Der Großteil der älteren Pflegebedürftigen ist zahnlos oder hat nur noch wenige eigene Zähne. Daraus darf jedoch nicht geschlossen werden, dass sie keinen Zahnarzt mehr benötigen. Es ändert sich lediglich der Versorgungsbedarf. So ist wesentlich häufiger eine Prothesenanpassung, die Extraktion kariöser Zähne sowie eine professionelle Reinigung von Gebiss oder Prothesen notwendig, um Parodontopathien zu vermeiden. Um die Zahngesundheit von Versicherten in stationären Pflegeeinrichtungen zu verbessern, haben die Kassenzahnärztliche Bundesvereinigung und der GKV-Spitzenverband zum 1. April 2014 eine Rahmenvereinbarung getroffen. Diese gibt Vertragszahnärzten die Möglichkeit, einzeln oder gemeinsam Kooperationsverträge mit stationären Pflegeeinrichtungen zu schließen und die Patienten direkt vor Ort systemisch zu betreuen. Die Kooperationsverträge ermöglichen eine routinemäßige Eingangsuntersuchung sowie weitere regelmäßige Untersuchungen zur Feststellung von Zahn-, Mund- und Kieferkrankheiten bei Patienten in Pflegeheimen.
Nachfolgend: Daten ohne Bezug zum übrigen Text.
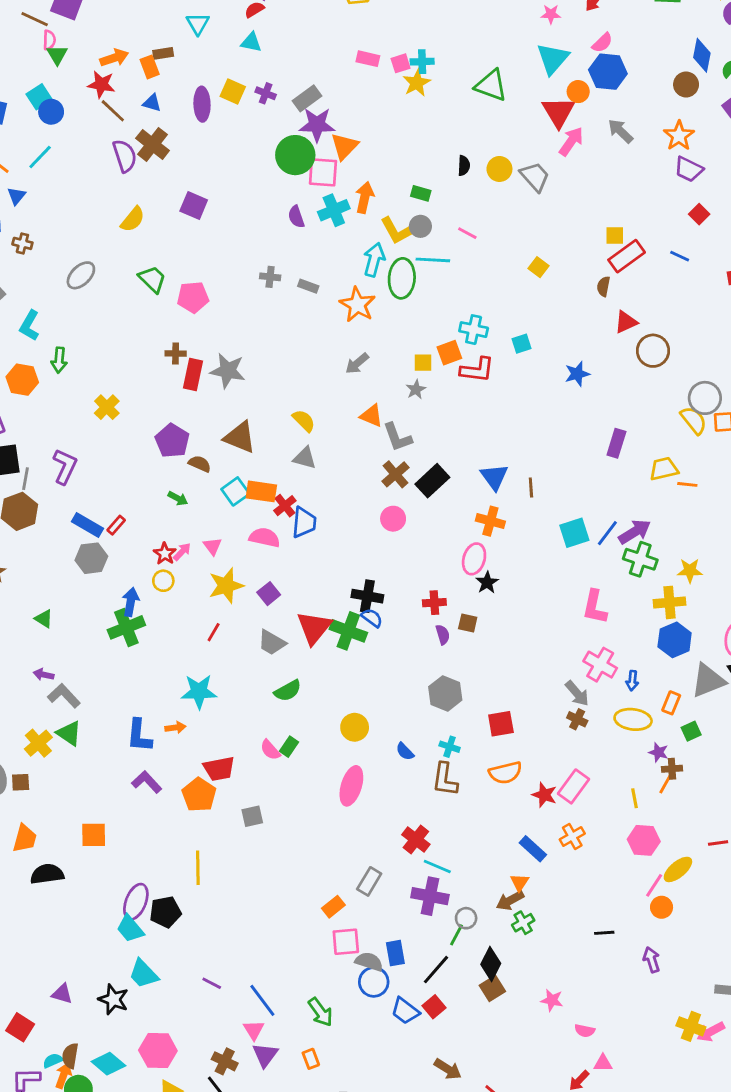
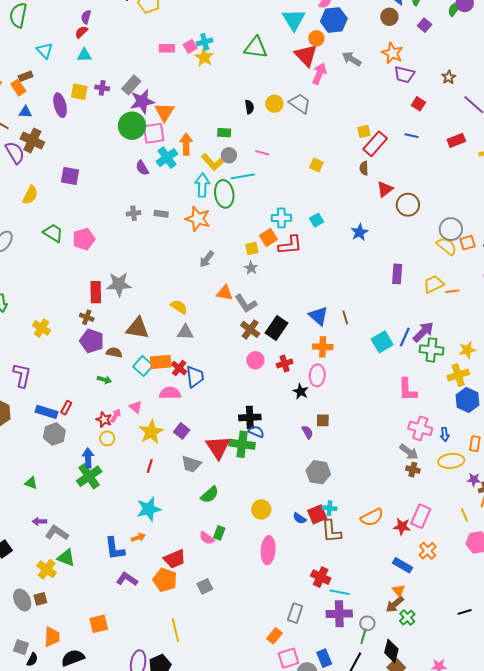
brown cross: (176, 354) -> (87, 317), moved, turned 32
black star: (487, 583) -> (301, 391), moved
red cross: (434, 603) -> (285, 363), moved
red square: (501, 724) -> (317, 514), moved

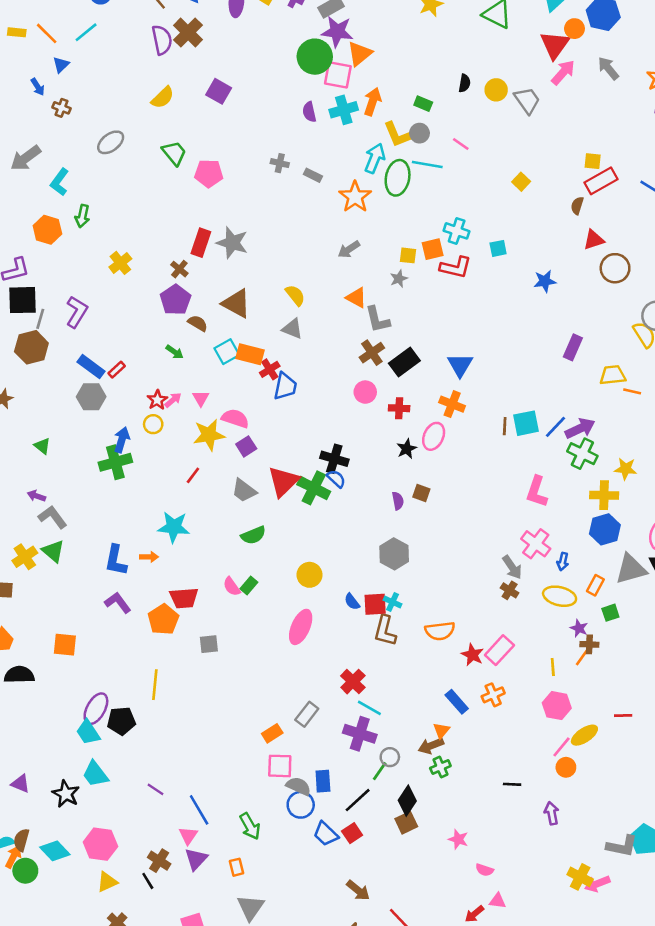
brown line: (345, 317) -> (505, 426), moved
pink semicircle: (170, 393) -> (235, 418), moved

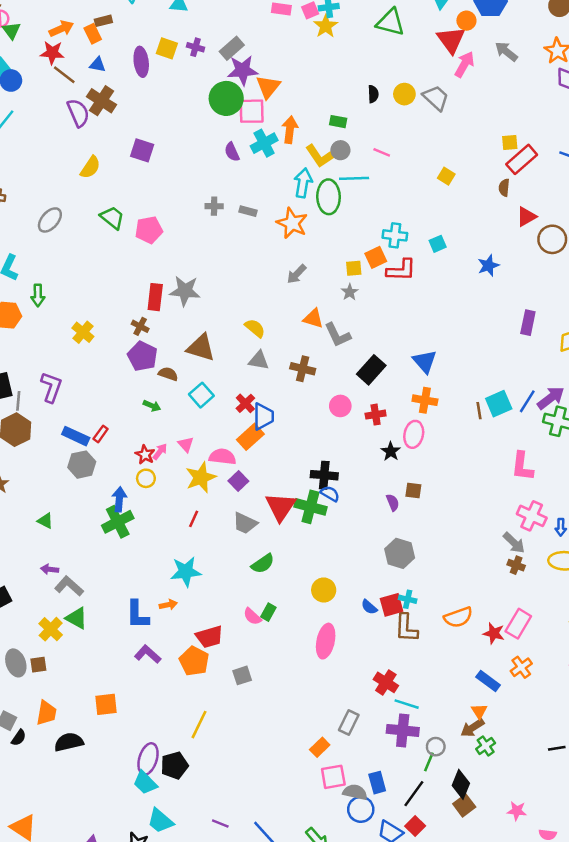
brown cross: (372, 353) -> (303, 369), moved, turned -30
orange rectangle: (250, 354) -> (250, 437), moved, turned -45
yellow line: (155, 685) -> (199, 725), turned 32

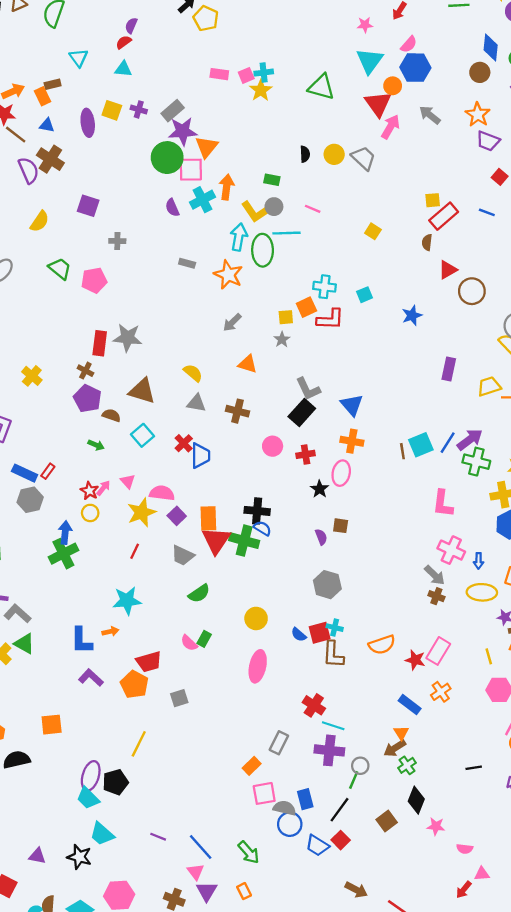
gray cross: (214, 206) -> (117, 241), moved
gray L-shape: (338, 335) -> (308, 389), moved
orange rectangle: (250, 437) -> (208, 518), moved, turned -50
black diamond: (461, 784) -> (416, 800), moved

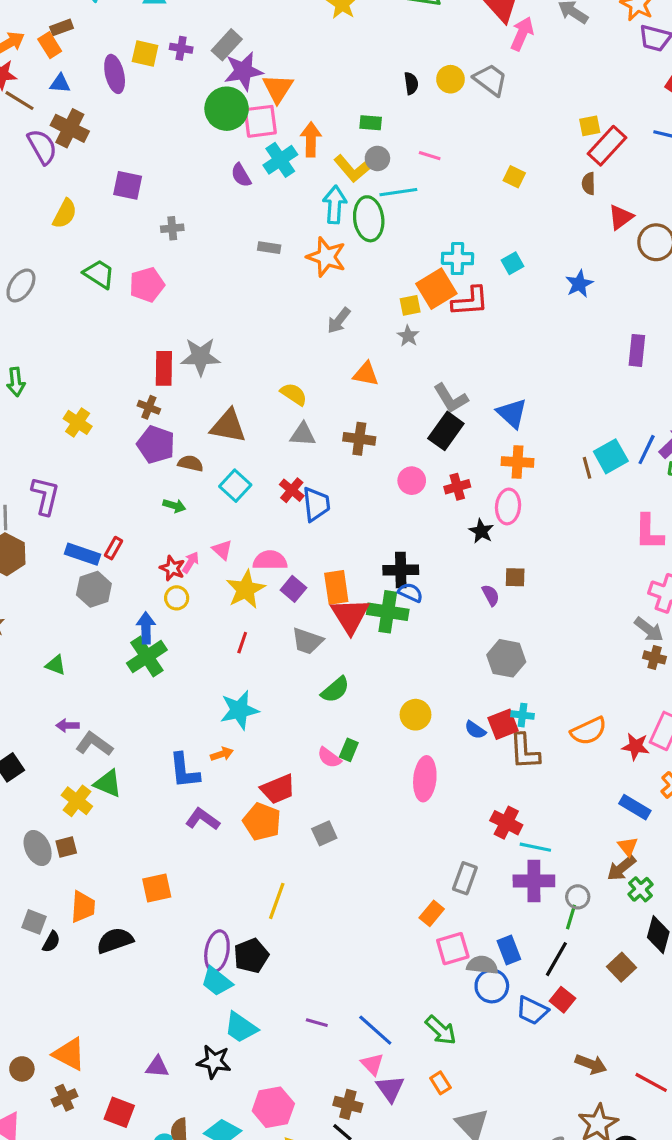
orange square: (306, 307) -> (436, 289), size x1.4

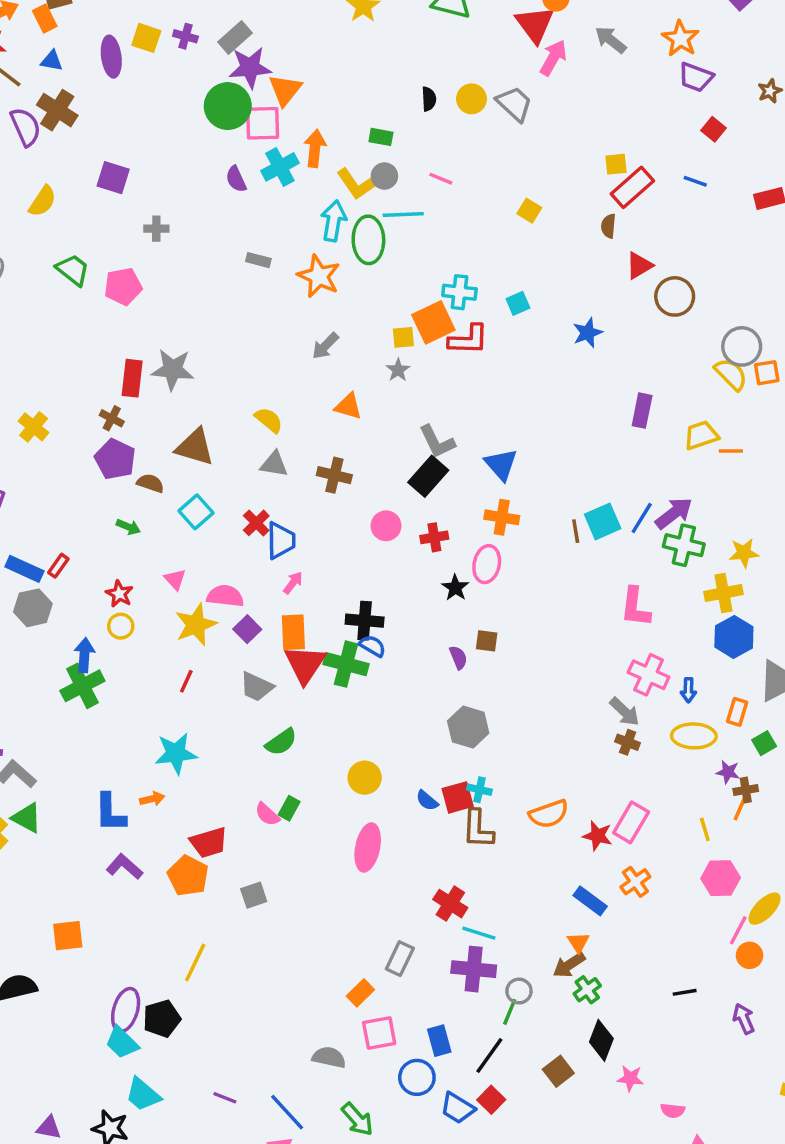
pink arrow: (191, 562) -> (293, 583), moved
gray semicircle: (482, 965) -> (329, 1057), moved

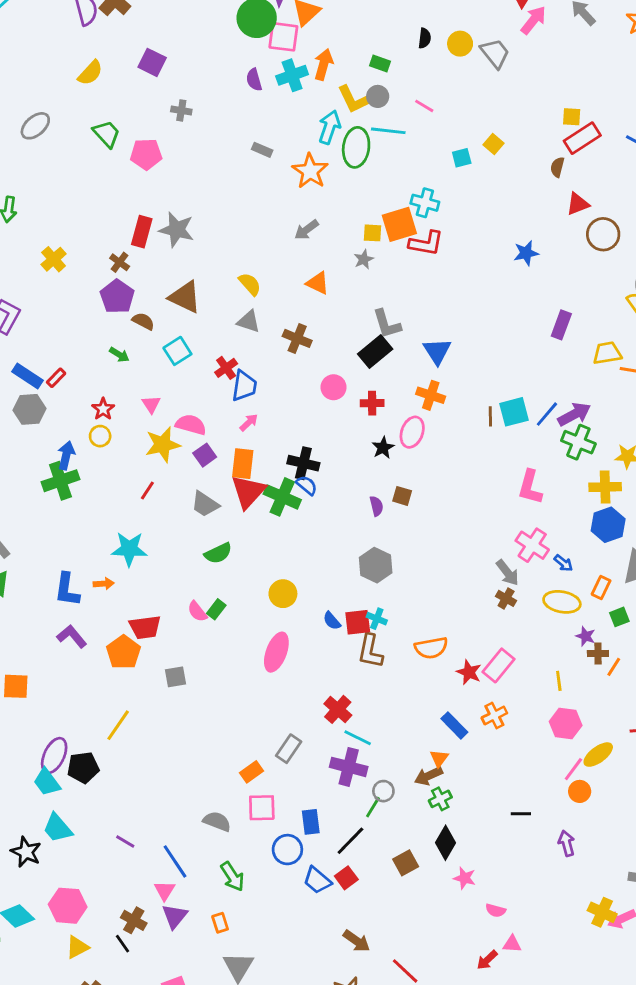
cyan square: (518, 303) -> (462, 158), moved
blue arrow: (688, 690) -> (563, 563), turned -60
orange line: (740, 809) -> (614, 667), moved

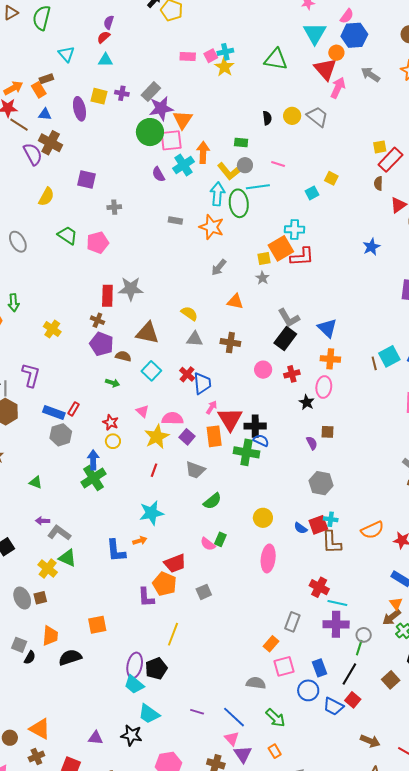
gray ellipse: (35, 126) -> (18, 242), turned -65
red triangle: (248, 492) -> (230, 419), moved
purple L-shape: (72, 636) -> (146, 597), moved, turned -130

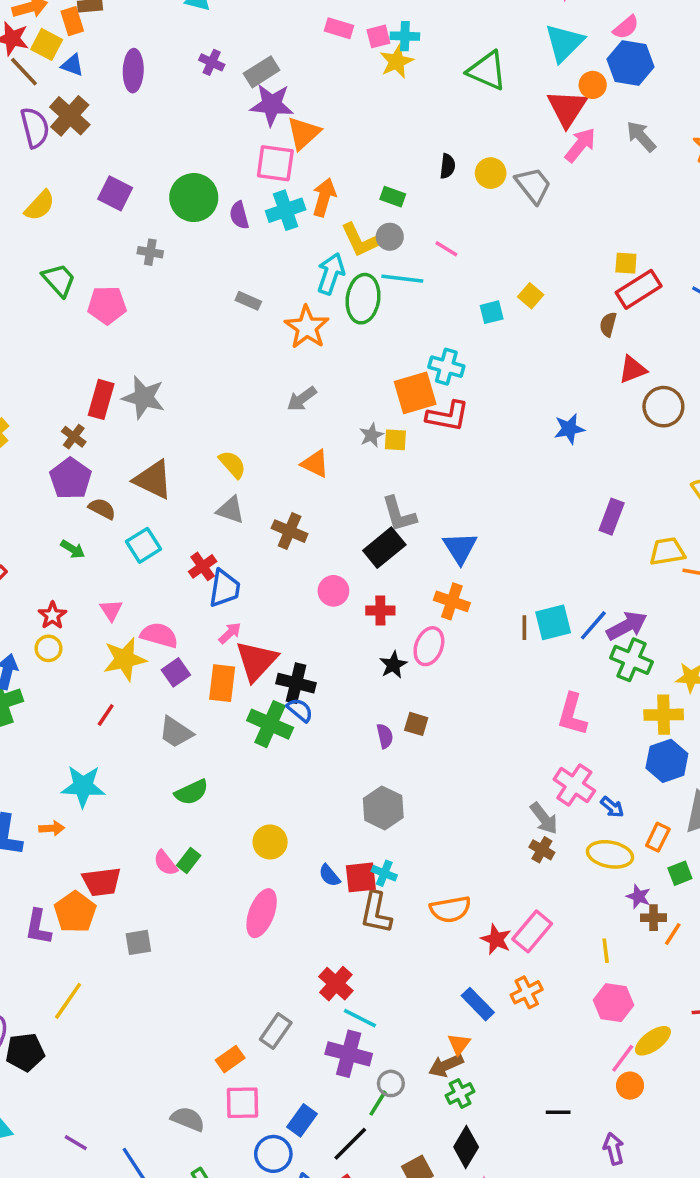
yellow square: (99, 96) -> (47, 44), moved
green circle: (150, 132) -> (194, 198), moved
yellow square: (264, 259) -> (395, 440), moved
blue rectangle: (319, 668) -> (302, 1120), turned 42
Der Zahnarzt kann für jeden Patienten Pflegezustand und Behandlungsbedarf mittels eines Formblattes dokumentieren und das Pflegepersonal entsprechend individuell instruieren. Grundlage der Vereinbarung ist das im 1. Januar 2013 in Kraft getretene Pflegeneuausrichtungsgesetz. Die teilnehmenden Zahnärzte erhalten für die Behandlung eine zusätzliche Vergütung.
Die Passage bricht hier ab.